*** Material shown ***
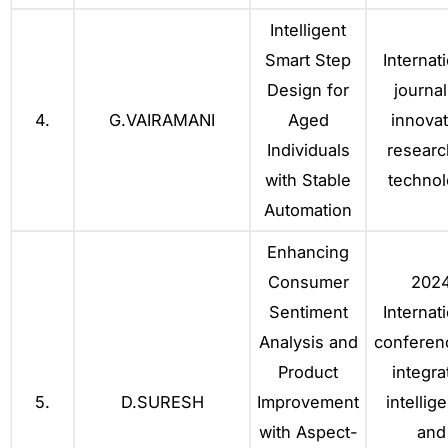
Intelligent
Smart Step
Internat
Design for
journal
4.
G.VAIRAMANI
Aged
innovat
Individuals
researc
with Stable
techno
Automation
Enhancing
Consumer
202
Sentiment
Internat
Analysis and
conferen
Product
integra
5.
D.SURESH
Improvement
intellig
with Aspect-
and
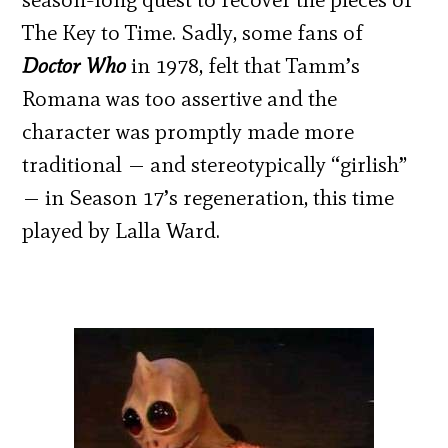
The Key to Time. Sadly, some fans of
Doctor Who
in 1978, felt that Tamm’s
Romana was too assertive and the
character was promptly made more
traditional — and stereotypically “girlish”
— in Season 17’s regeneration, this time
played by Lalla Ward.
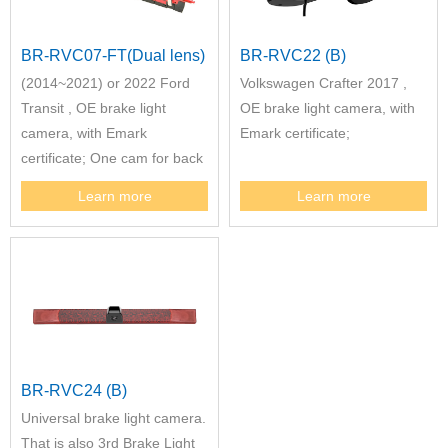
BR-RVC07-FT(Dual lens)
BR-RVC22 (B)
(2014~2021) or 2022 Ford
Volkswagen Crafter 2017 ,
Transit , OE brake light
OE brake light camera, with
camera, with Emark
Emark certificate;
certificate; One cam for back
view, one cam for reversing
Learn more
Learn more
view. Remarks: Between
(2014~2021) and 2022 Ford
Transit two version cam have
different construction
BR-RVC24 (B)
Universal brake light camera.
That is also 3rd Brake Light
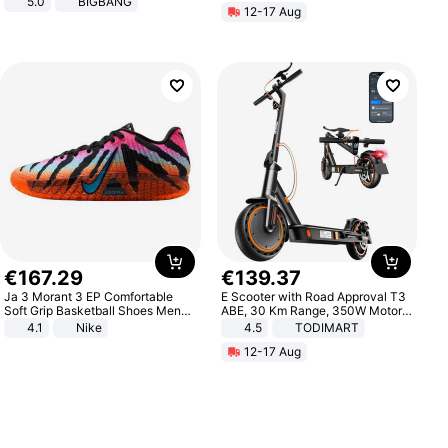
5.0
BIGBANG
12-17 Aug
€
167
.
29
€
139
.
37
Ja 3 Morant 3 EP Comfortable
E Scooter with Road Approval T3
Soft Grip Basketball Shoes Men
ABE, 30 Km Range, 350W Motor,
Sneakers Multicolor IQ6704-001
8.5 Inch Honeycomb Tires, Dual
4.1
Nike
4.5
TODIMART
Braking System E Scooter for
12-17 Aug
Adults, Smart APP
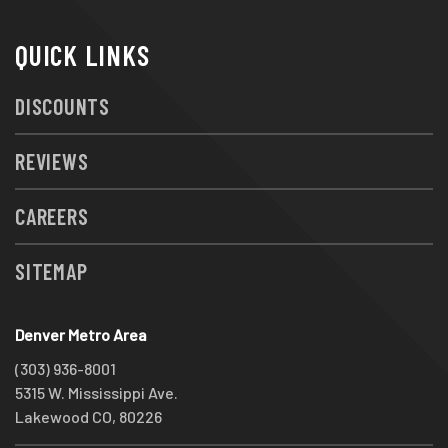
QUICK LINKS
DISCOUNTS
REVIEWS
CAREERS
SITEMAP
Denver Metro Area
(303) 936-8001
5315 W. Mississippi Ave.
Lakewood CO, 80226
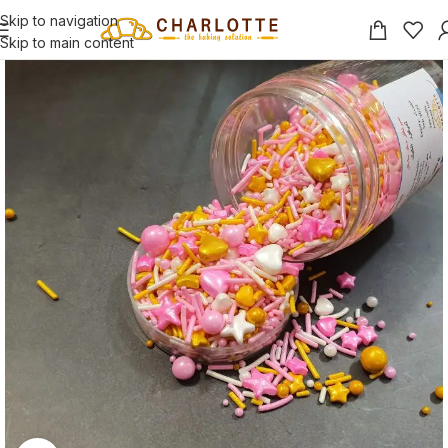
Skip to navigation
Skip to main content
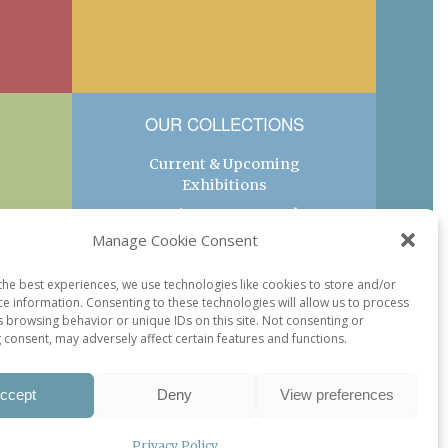
OUR COLLECTIONS
Current & Upcoming
Exhibitions
Favorite Restaurants by
Arrondissement
Manage Cookie Consent
Every Paris Museum
the best experiences, we use technologies like cookies to store and/or
Photo of the Week
ce information. Consenting to these technologies will allow us to process
s browsing behavior or unique IDs on this site. Not consenting or
 consent, may adversely affect certain features and functions.
ccept
Deny
View preferences
Privacy Policy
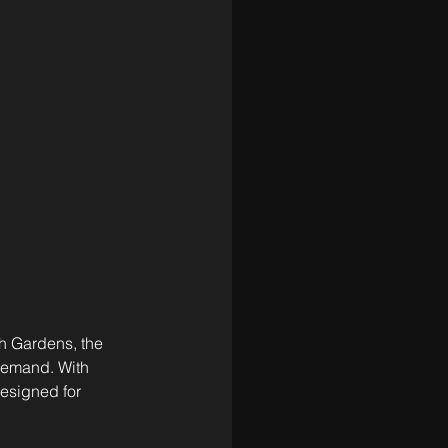
h Gardens, the 
 demand. With 
esigned for 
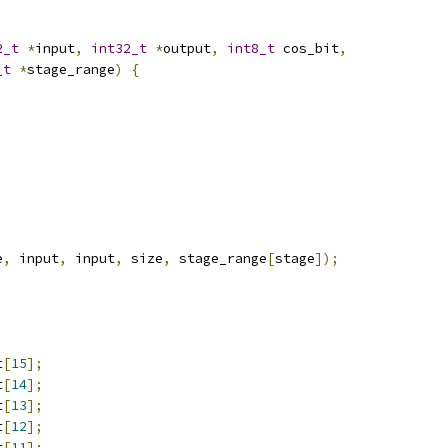
2_t
*
input
,
int32_t
*
output
,
int8_t
 cos_bit
,
_t
*
stage_range
)
{
e
,
 input
,
 input
,
 size
,
 stage_range
[
stage
]);
t
[
15
];
t
[
14
];
t
[
13
];
t
[
12
];
t
[
11
];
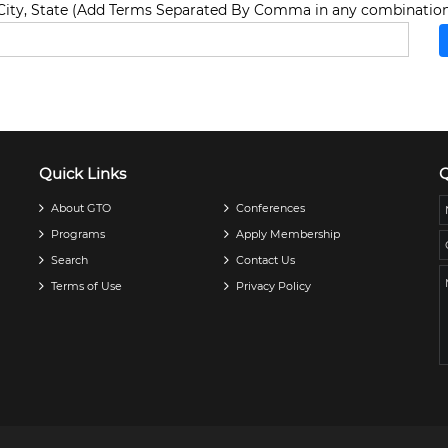
ity, State (Add Terms Separated By Comma in any combination
Quick Links
Q
About GTO
Conferences
Programs
Apply Membership
Search
Contact Us
Terms of Use
Privacy Policy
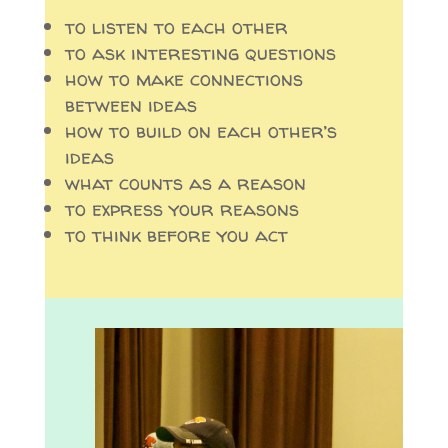
to listen to each other
to ask interesting questions
how to make connections
between ideas
how to build on each other’s
ideas
what counts as a reason
to express your reasons
to think before you act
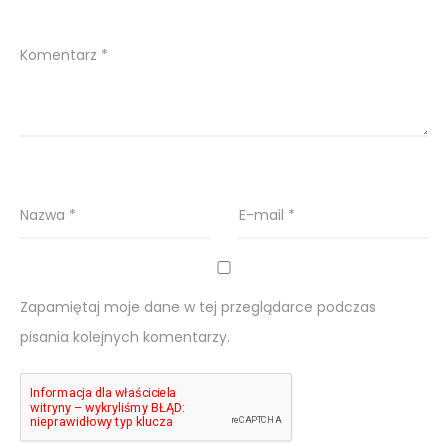
Komentarz
*
Nazwa
*
E-mail
*
Zapamiętaj moje dane w tej przeglądarce podczas
pisania kolejnych komentarzy.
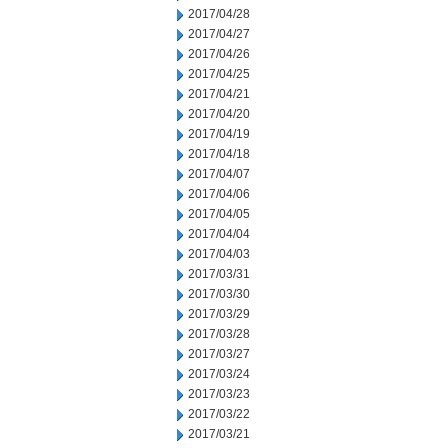
2017/04/28
2017/04/27
2017/04/26
2017/04/25
2017/04/21
2017/04/20
2017/04/19
2017/04/18
2017/04/07
2017/04/06
2017/04/05
2017/04/04
2017/04/03
2017/03/31
2017/03/30
2017/03/29
2017/03/28
2017/03/27
2017/03/24
2017/03/23
2017/03/22
2017/03/21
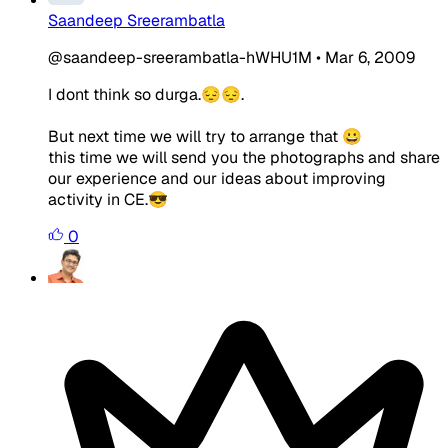
Saandeep Sreerambatla
@saandeep-sreerambatla-hWHU1M
•
Mar 6, 2009
I dont think so durga.😔😔.
But next time we will try to arrange that 😀
this time we will send you the photographs and share
our experience and our ideas about improving
activity in CE.😎
0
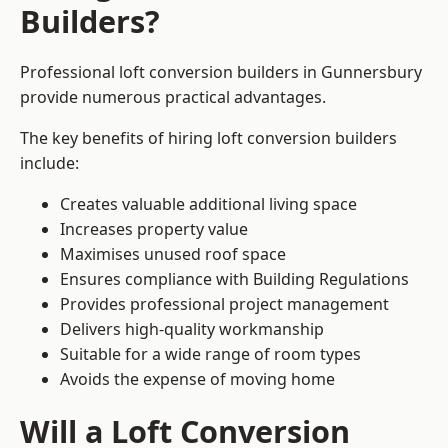
Builders?
Professional loft conversion builders in Gunnersbury
provide numerous practical advantages.
The key benefits of hiring loft conversion builders
include:
Creates valuable additional living space
Increases property value
Maximises unused roof space
Ensures compliance with Building Regulations
Provides professional project management
Delivers high-quality workmanship
Suitable for a wide range of room types
Avoids the expense of moving home
Will a Loft Conversion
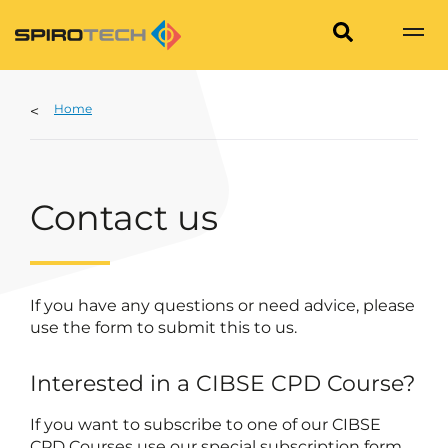
Home
Contact us
If you have any questions or need advice, please
use the form to submit this to us.
Interested in a CIBSE CPD Course?
If you want to subscribe to one of our CIBSE
CPD Courses use our special subscription form.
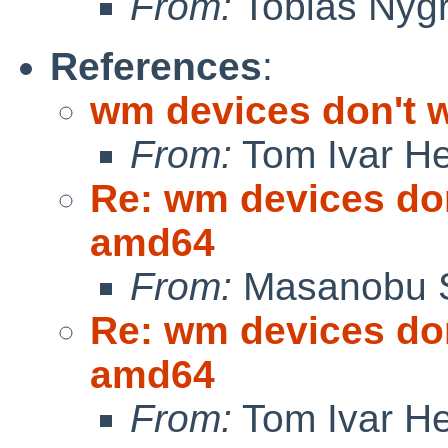
From:
Tobias Nyg
References
:
wm devices don't 
From:
Tom Ivar H
Re: wm devices don
amd64
From:
Masanobu 
Re: wm devices don
amd64
From:
Tom Ivar H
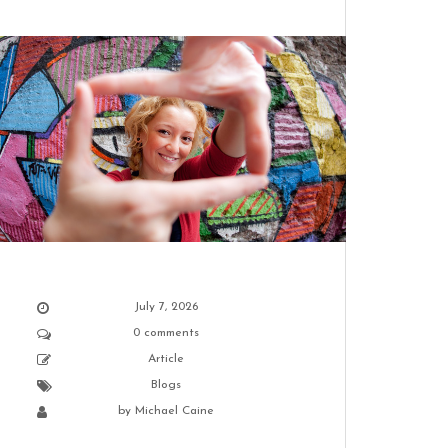
Best resorts in Tennessee
February 21, 2024
Best hikes in Tennessee
February 21, 2024
July 7, 2026
0 comments
Article
Blogs
by
Michael Caine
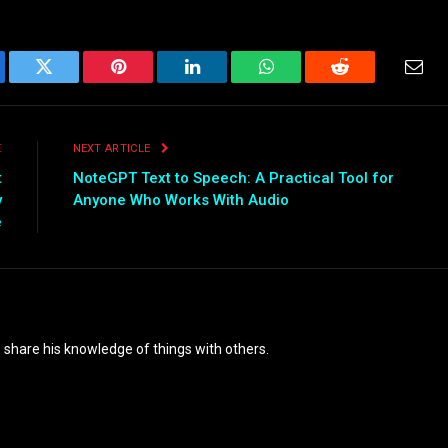
ebook
Twitter
Pinterest
LinkedIn
WhatsApp
Reddit
Emai
E
NEXT ARTICLE
t
NoteGPT Text to Speech: A Practical Tool for
y
Anyone Who Works With Audio
e
o share his knowledge of things with others.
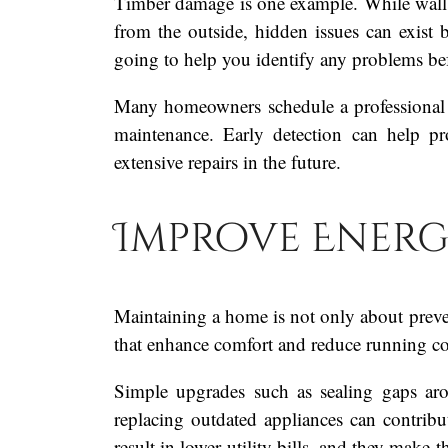
Timber damage is one example. While walls
from the outside, hidden issues can exist 
going to help you identify any problems be
Many homeowners schedule a professional
maintenance. Early detection can help pr
extensive repairs in the future.
Improve Energ
Maintaining a home is not only about prev
that enhance comfort and reduce running co
Simple upgrades such as sealing gaps ar
replacing outdated appliances can contribu
result in lower utility bills, and they mak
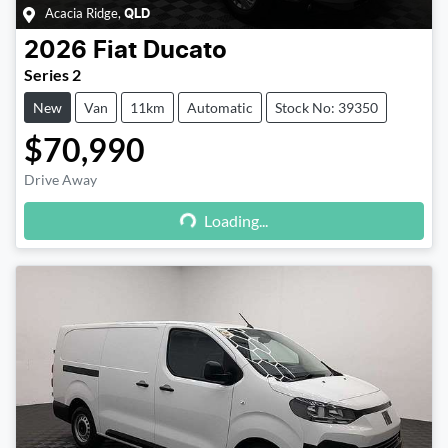
Acacia Ridge
,
QLD
2026
Fiat
Ducato
Series 2
New
Van
11km
Automatic
Stock No: 39350
$70,990
Drive Away
Loading...
Loading...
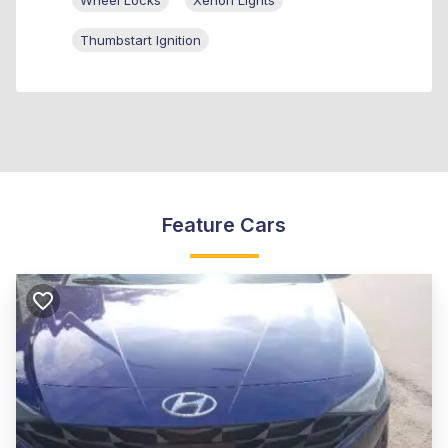
Wheel Locks
Xenon Lights
Thumbstart Ignition
Feature Cars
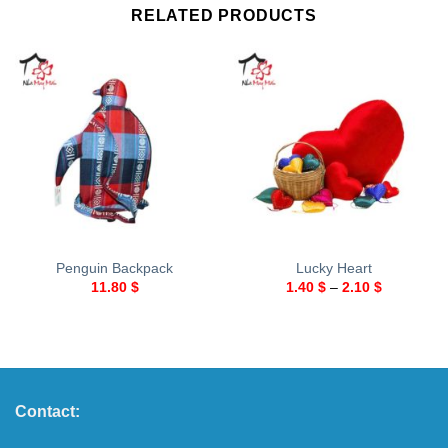
RELATED PRODUCTS
Penguin Backpack
Lucky Heart
11.80
$
1.40
$
–
2.10
$
Contact:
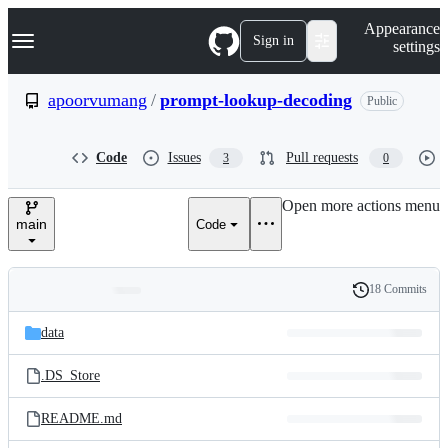
S
Navigation Menu
Appearance
k
Sign in
settings
i
p
t
apoorvumang
/
prompt-lookup-decoding
Public
o
c
o
Code
Issues
Pull requests
3
0
n
t
e
Open more actions menu
n
main
Code
t
18 Commits
Folders
History
Latest
and
data
commit
files
.DS_Store
README.md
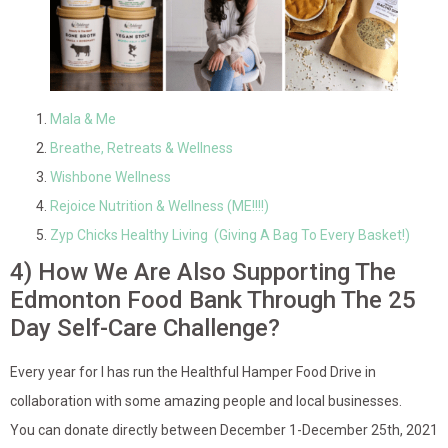
Mala & Me
Breathe, Retreats & Wellness
Wishbone Wellness
Rejoice Nutrition & Wellness (ME!!!!)
Zyp Chicks Healthy Living (Giving A Bag To Every Basket!)
4) How We Are Also Supporting The
Edmonton Food Bank Through The 25
Day Self-Care Challenge?
Every year for I has run the Healthful Hamper Food Drive in
collaboration with some amazing people and local businesses.
You can donate directly between December 1-December 25th, 2021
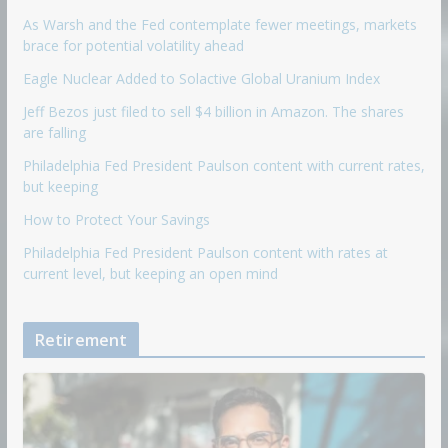
As Warsh and the Fed contemplate fewer meetings, markets
brace for potential volatility ahead
Eagle Nuclear Added to Solactive Global Uranium Index
Jeff Bezos just filed to sell $4 billion in Amazon. The shares
are falling
Philadelphia Fed President Paulson content with current rates,
but keeping
How to Protect Your Savings
Philadelphia Fed President Paulson content with rates at
current level, but keeping an open mind
Retirement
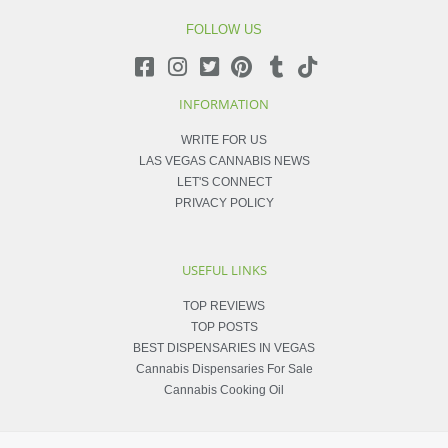
FOLLOW US
INFORMATION
WRITE FOR US
LAS VEGAS CANNABIS NEWS
LET'S CONNECT
PRIVACY POLICY
USEFUL LINKS
TOP REVIEWS
TOP POSTS
BEST DISPENSARIES IN VEGAS
Cannabis Dispensaries For Sale
Cannabis Cooking Oil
*** End of Material shown ***
— What the task asks —
Every line containing the word "think" should be copied from the material.

— Output of the task —
to think before you act
I dont think so durga.😔😔.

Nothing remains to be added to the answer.